Peter was an Irishman, but he was not born in Ireland. A Canadian by birth, his parents likely followed the path of many poverty-stricken Irish who took advantage of low cost travel from Ireland subsidized by the British Crown to its colonies in the Western Hemisphere. Perhaps, like many others, they slowly made their way south through Maine, New Hampshire, and then on to Boston and New York. The regions near the site of current United States Route 1 in northern New England bore a distinctly Irish cast for nearly a century as a result of this walking migration of immigrants from Canada.2

The regiment Peter joined, the 28th Massachusetts was an Irish one, and to his misfortune, it would suffer the seventh worst losses of the more than 2,000 regiments that fought for the Union.  Peter’s Company K would see more men die from battle wounds than any other company in the regiment.3

Company K of the 28th Massachusetts


The 28th Massachusetts was organized in 1861 and its recruits believed that they were destined to join Thomas Francis Meagher’s Irish Brigade.  Meagher had participated in recruiting the regiment from among Boston’s Irish day laborers and artisans, and workers from factory towns in the state but instead of the 28th joining the famous brigade, it was sent on an expedition to the Carolinas. The 29th Mass., a non-Irish unit, was designated for the Irish Brigade instead. The 28th Mass. would spend its first year fighting at places like the Battles of the Second Bull Run, South Mountain, and Antietam. While the 28th was but a few miles from the Irish Brigade during much of this time, it did not join the brigade until November of 1862.4

Welsh enlisted in the 28th as it was chasing Robert E. Lee’s Confederate army through Maryland. His first battle came at South Mountain after he had been in the army for only 10 days. The untrained new soldier was in combat again, just two weeks to the day after he enlisted, at the bloodiest battle in American history at Antietam. He would be fortunate. Many new recruits did not survive their first day of fighting.5

As Peter Welsh marched off towards this momentous combat, he felt called upon to assure his wife that the calamity that had helped land him in this dangerous situation need not worry her anymore. He wrote that “you need not be afraid for my drinking now for there is no liker allowed in the army.[sic]”The idea that she might be more afraid that her young husband might be killed by a rebel bullet seems not to have occurred to him.6

In November, 1862, Welsh would write to Margaret of the reassignment of the regiment. “We are now joined with the Irish Brigade,” he wrote her proudly, and “I am glad of the change.” The brigade was on its way to its bloodiest fight of the war.7


Video: Honest Pat Murphy of the Irish Brigade



Although some Irish songs of the Civil War struck a heroic note, others, like “Pat Murphy” were more naturalistic. Death and the loneliness of fighting far from the land of their birth were recurrent topics in these songs. By the way, the shillelagh referred to in the song is a hard tree branch used as a fighting club in Ireland and by the Irish in America.


Lyrics:
Says Pat to his mother, “It looks strange to me
Brothers fighting in such a queer manner,
But I’ll fight till I die if I never get killed
For America’s bright starry banner.”

Far away in the East came a dashing young blade,
And the song he was singing so gayly,
‘Twas honest Pat Murphy of the Irish Brigade
And the song of the splintered shillelagh.

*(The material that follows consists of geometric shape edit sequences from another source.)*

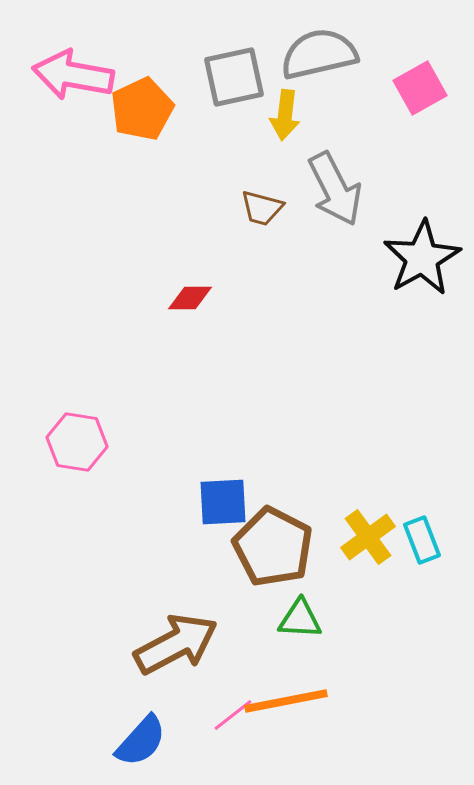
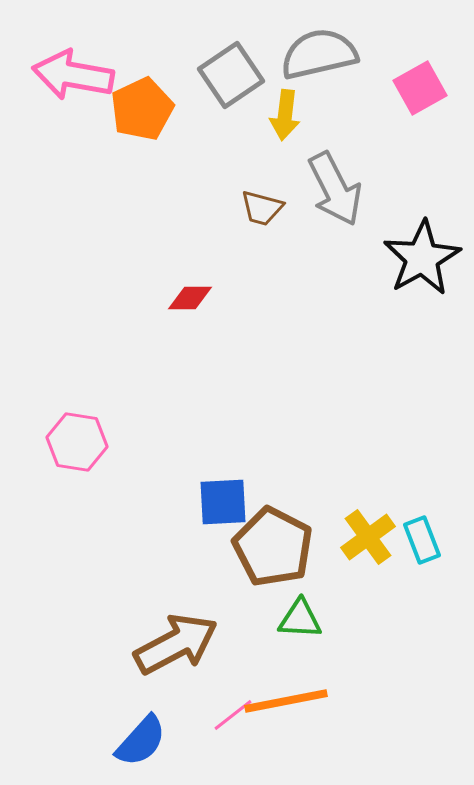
gray square: moved 3 px left, 2 px up; rotated 22 degrees counterclockwise
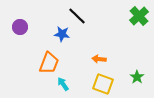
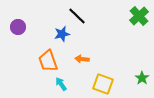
purple circle: moved 2 px left
blue star: rotated 21 degrees counterclockwise
orange arrow: moved 17 px left
orange trapezoid: moved 1 px left, 2 px up; rotated 140 degrees clockwise
green star: moved 5 px right, 1 px down
cyan arrow: moved 2 px left
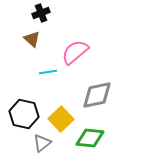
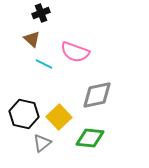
pink semicircle: rotated 120 degrees counterclockwise
cyan line: moved 4 px left, 8 px up; rotated 36 degrees clockwise
yellow square: moved 2 px left, 2 px up
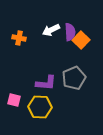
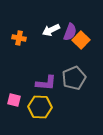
purple semicircle: rotated 24 degrees clockwise
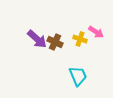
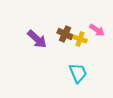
pink arrow: moved 1 px right, 2 px up
brown cross: moved 10 px right, 8 px up
cyan trapezoid: moved 3 px up
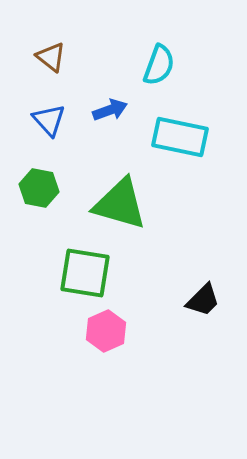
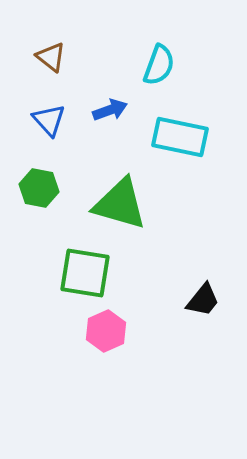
black trapezoid: rotated 6 degrees counterclockwise
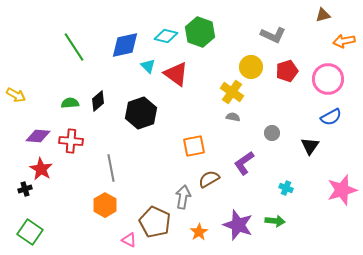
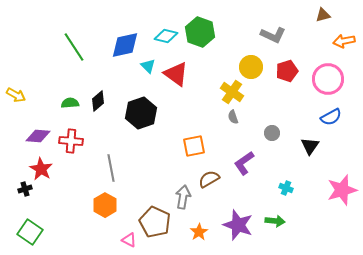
gray semicircle: rotated 120 degrees counterclockwise
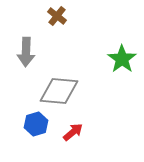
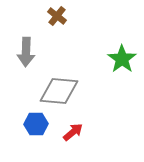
blue hexagon: rotated 15 degrees clockwise
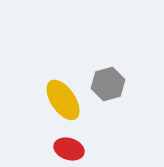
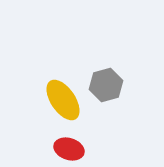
gray hexagon: moved 2 px left, 1 px down
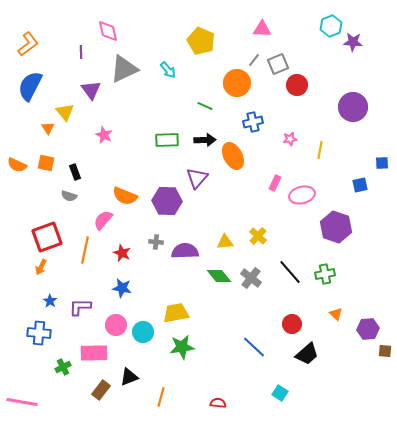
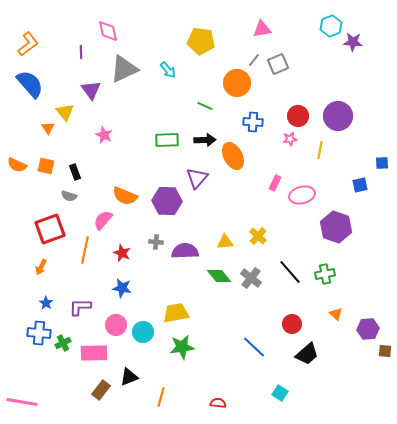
pink triangle at (262, 29): rotated 12 degrees counterclockwise
yellow pentagon at (201, 41): rotated 16 degrees counterclockwise
red circle at (297, 85): moved 1 px right, 31 px down
blue semicircle at (30, 86): moved 2 px up; rotated 112 degrees clockwise
purple circle at (353, 107): moved 15 px left, 9 px down
blue cross at (253, 122): rotated 18 degrees clockwise
orange square at (46, 163): moved 3 px down
red square at (47, 237): moved 3 px right, 8 px up
blue star at (50, 301): moved 4 px left, 2 px down
green cross at (63, 367): moved 24 px up
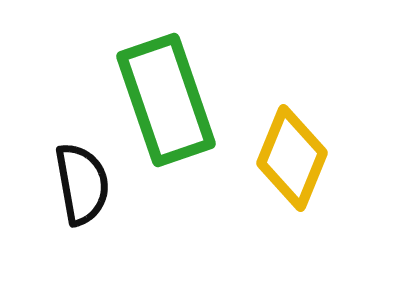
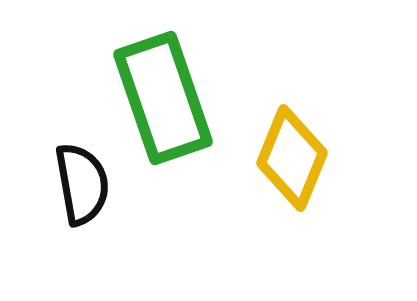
green rectangle: moved 3 px left, 2 px up
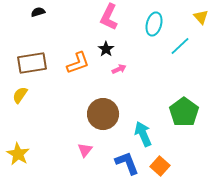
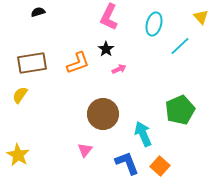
green pentagon: moved 4 px left, 2 px up; rotated 12 degrees clockwise
yellow star: moved 1 px down
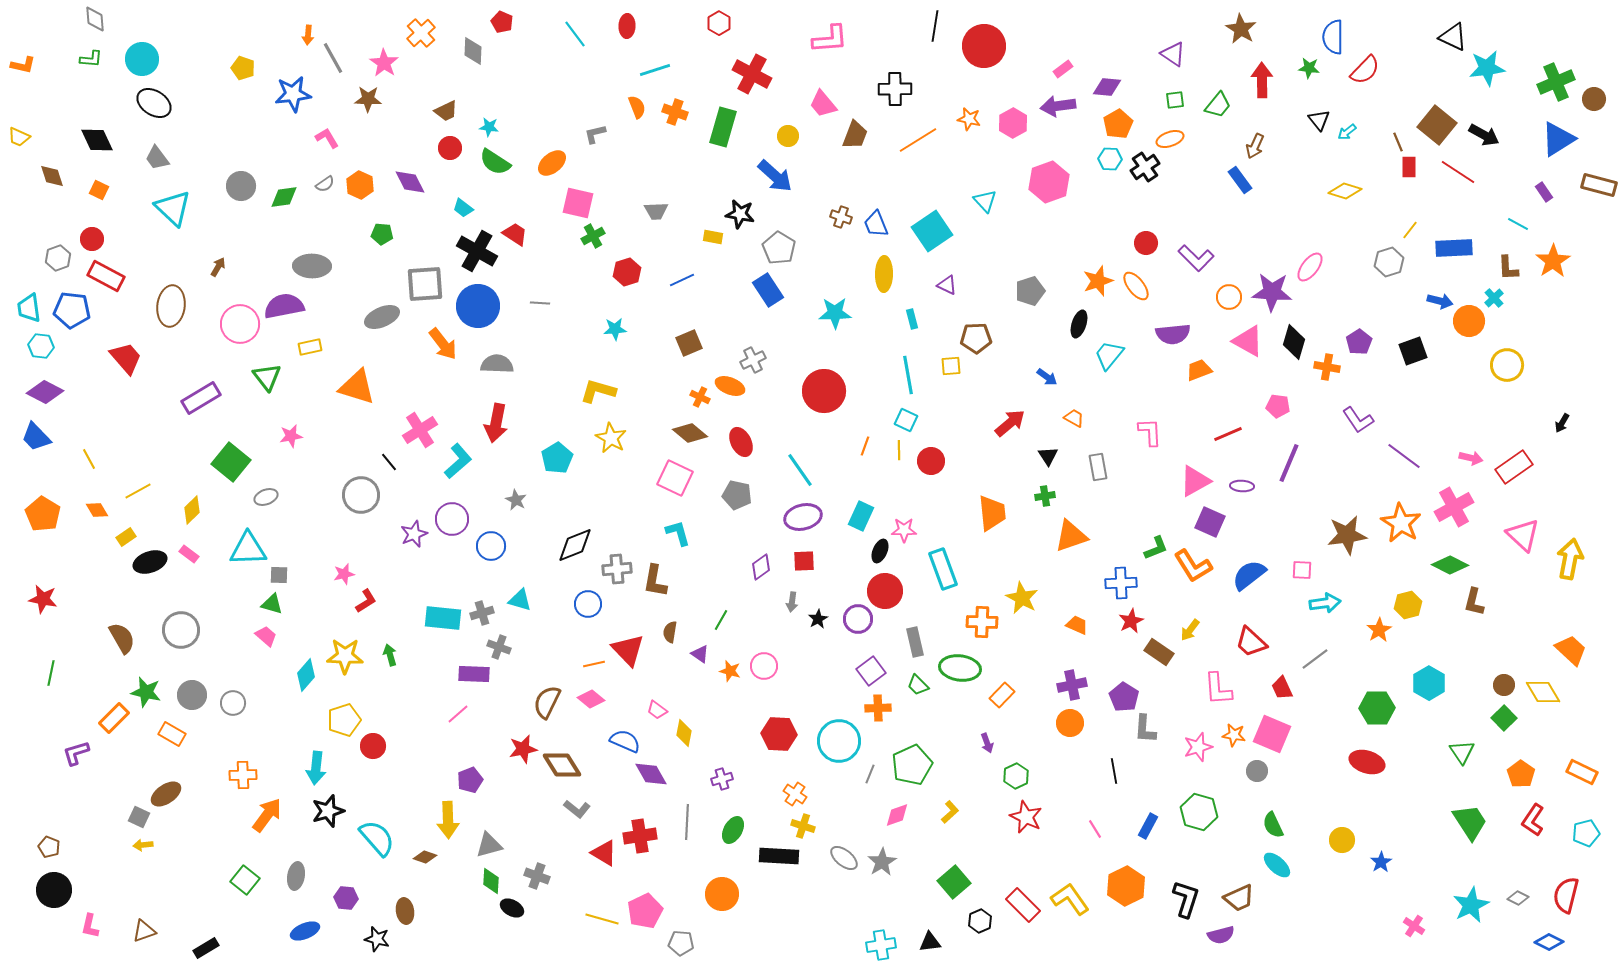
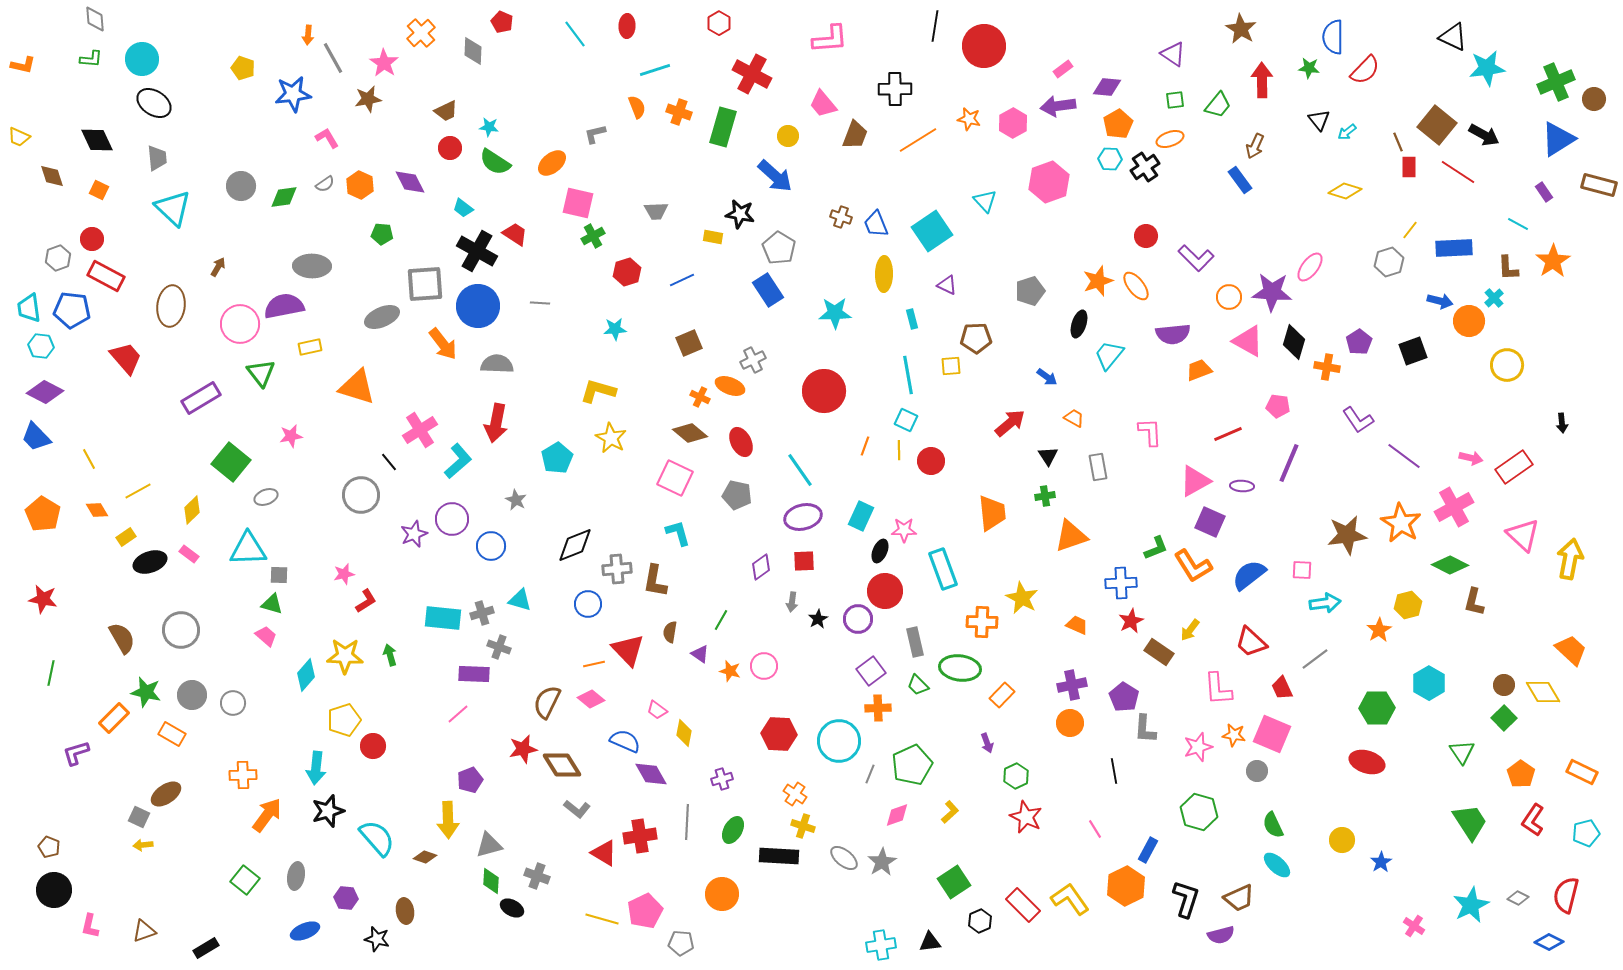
brown star at (368, 99): rotated 12 degrees counterclockwise
orange cross at (675, 112): moved 4 px right
gray trapezoid at (157, 158): rotated 148 degrees counterclockwise
red circle at (1146, 243): moved 7 px up
green triangle at (267, 377): moved 6 px left, 4 px up
black arrow at (1562, 423): rotated 36 degrees counterclockwise
blue rectangle at (1148, 826): moved 24 px down
green square at (954, 882): rotated 8 degrees clockwise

The morning soon broke, and poor Paddy awoke,
He found rebels to give satisfaction,
And the drummer was beating the Devil’s tatoo,
They were calling the boys into action.

Far away in the East was a dashing young blade,
And the song he was singing so gayly,
Was honest Pat Murphy of the Irish Brigade
And the song of the splintered shillelagh.

Sure, the day after battle, the dead lay in heaps,
And Pat Murphy lay bleeding and gory,
With a hole in his head by some enemy’s ball
That ended his passion for glory.

No more in the camp will his letters be read,
Or the song be heard singing so gayly,
For he died far away from the friends that he loved,
And far from the land of shillelagh.


Resources:

There is an excellent website devoted to the 28th Massachusetts.

Peter Welsh’s letters have been collected and published in Irish Green and Union Blue: The Civil War Letters of Peter Welsh, Color Sergeant, 28th Massachusetts edited by Lawrence Kohl and Margaret Cosse Richard published by Fordham University Press; 2 edition (1986).

Sources:

1. Irish Green and Union Blue: The Civil War Letters of Peter Welsh, Color Sergeant, 28th Massachusetts edited by Lawrence Kohl and Margaret Cosse Richard published by Fordham University Press; 2 edition (1986).
2. Irish Green and Union Blue: The Civil War Letters of Peter Welsh, Color Sergeant, 28th Massachusetts edited by Lawrence Kohl and Margaret Cosse Richard published by Fordham University Press; 2 edition (1986).
3. Irish Green and Union Blue: The Civil War Letters of Peter Welsh, Color Sergeant, 28th Massachusetts edited by Lawrence Kohl and Margaret Cosse Richard published by Fordham University Press; 2 edition (1986).
4. Irish Green and Union Blue: The Civil War Letters of Peter Welsh, Color Sergeant, 28th Massachusetts edited by Lawrence Kohl and Margaret Cosse Richard published by Fordham University Press; 2 edition (1986).
5. Irish Green and Union Blue: The Civil War Letters of Peter Welsh, Color Sergeant, 28th Massachusetts edited by Lawrence Kohl and Margaret Cosse Richard published by Fordham University Press; 2 edition (1986).
6. Irish Green and Union Blue: The Civil War Letters of Peter Welsh, Color Sergeant, 28th Massachusetts edited by Lawrence Kohl and Margaret Cosse Richard published by Fordham University Press; 2 edition (1986) p. 17.
7. Irish Green and Union Blue: The Civil War Letters of Peter Welsh, Color Sergeant, 28th Massachusetts edited by Lawrence Kohl and Margaret Cosse Richard published by Fordham University Press; 2 edition (1986) p. 33.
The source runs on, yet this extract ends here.